I feel her. She is trapped in the center of a nightmare, her mind violently thrashing in the dark. I feel the terror, the guilt, the absolute, blinding rage of the dream radiating from her sleeping form.
And the curse is answering her.
Every time she shifts in her sleep, every time a spike of fear spikes in her mind, the ambient magic of Venn Manor surges in perfect, terrifying synchronization.

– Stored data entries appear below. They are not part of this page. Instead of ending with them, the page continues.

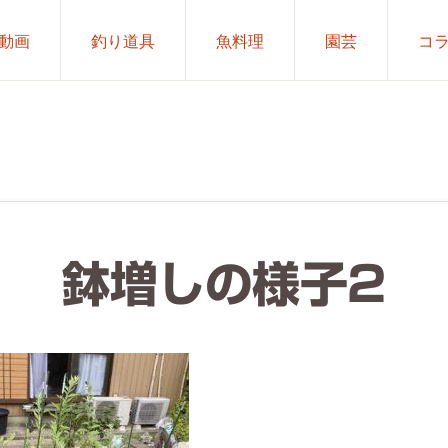
動画
釣り道具
魚料理
園芸
コ
鉢増しの様子2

The house is not reacting to the anomaly of a human presence.
The blood curse—the magic that annihilated my family, the rot that has imprisoned me for a century—is actively responding to the cadence of her subconscious.
The breath slowly leaves my lungs.
I stand before the cracking door, the absolute, horrifying truth settling into my bones.
I am not the master of this cataclysm. I never was. I am only the vessel it infected.
Mireya’s nightmare ripples through the magical lattice once more, and the floorboards beneath my boots splinter.
I am not in control tonight. She is.
And a question rings in my ears, over and over: How can she do this?